In my view, the two most important missing features of Budget 2012 can be encompassed by the word ‘middle’. Firstly, so far as business taxation is concerned, the coalition government’s budgets, including the March 2013 Budget, have focused upon the largest and the smallest companies. For example, last week’s Budget included a further cut in corporation tax to 20% for those larger companies with taxable profits in excess of £300,000 from April 2015 and a fixed credit of £2,000 against an employer’s national insurance liabilities which is focused upon the ‘micro-businesses. There was little in the way of tax reforms for businesses not at either end of this spectrum. We would have liked to see such companies being, for example, allowed to elect for a tax transparent treatment on a similar basis to ‘S-corporations’ in the USA.

Secondly, so far as personal taxation is concerned, the chancellor needs to engage a little more imagination than merely clawing back the advantage of increases in personal allowances from the better paid by annual reductions in the basic rate tax band. The reduction of the basic rate tax band to £31,865 for 2014/15 announced in Budget 2013 represents the fourth year of annual reductions. The result is that more and more modestly remunerated taxpayers will be paying at the 40% income tax rate each year. This rate is now suffered by those earning less than twice median earnings (which are currently around £26,500 per annum).

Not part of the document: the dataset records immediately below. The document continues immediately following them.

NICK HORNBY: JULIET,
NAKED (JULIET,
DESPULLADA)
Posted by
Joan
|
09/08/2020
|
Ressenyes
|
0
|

A statutory BPR test for furnished lettings

Ian Maston
Partner, Gabelle

The Upper Tribunal’s decision to deny BPR to a furnished holiday let in HMRC v Pawson (overturning the First-tier Tribunal’s decision to allow it) has turned the tax position on its head. Whereas, following the FTT’s decision, the owners of most furnished holiday lets might expect to attract BPR, very few are now likely to be so bold. The income and CGT rules set clear statutory parameters to determine when such businesses can be counted as ‘trades’ – by reference to their availability, use, and the turnover of occupiers. Would it not make sense, and considerably simplify things for taxpayers, for the BPR position to be based upon the same statutory parameters?

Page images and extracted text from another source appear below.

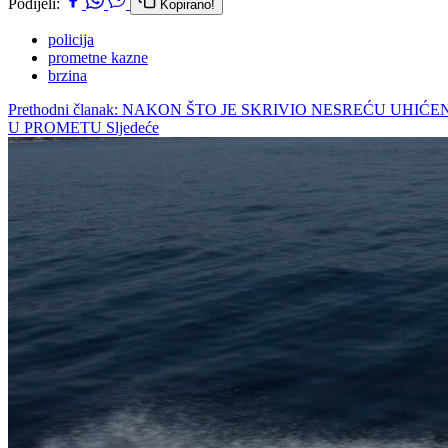
Podijeli:
Kopirano!
policija
prometne kazne
brzina
Prethodni članak: NAKON ŠTO JE SKRIVIO NESREĆU UHI
U PROMETU
Sljedeće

Property construction costs

Vaughn Chown
Head of VAT, Gabelle

To kick start the building and construction industry, an opportunity was missed in this year’s Budget to reduce VAT from 20% to 5% on property construction costs. Applying the reduced rate of 5% for a year or two to construction services would have stimulated growth in the property sector, increasing jobs and benefitting all property owners. The new ‘help to buy’ schemes introduced for purchases of property are welcomed, but this is limited to those people buying new-build property that can afford the repayments on any borrowing required. People on limited incomes, struggling to meet mortgage and loan repayments, often cannot afford essential property repairs; a reduction of 15% in VAT would have greatly assisted them, as well as providing more jobs in the construction industry.

Income tax and disincorporation relief

Paula Tallon
Managing partner, Gabelle

The proposed provisions for disincorporation are of limited use as there is no relief for the income tax charges associated with it. It would have been good to see this relief being considered further so that there is some real benefit to small businesses. The income tax charges associated with disincorporation will deter companies from disincorporating.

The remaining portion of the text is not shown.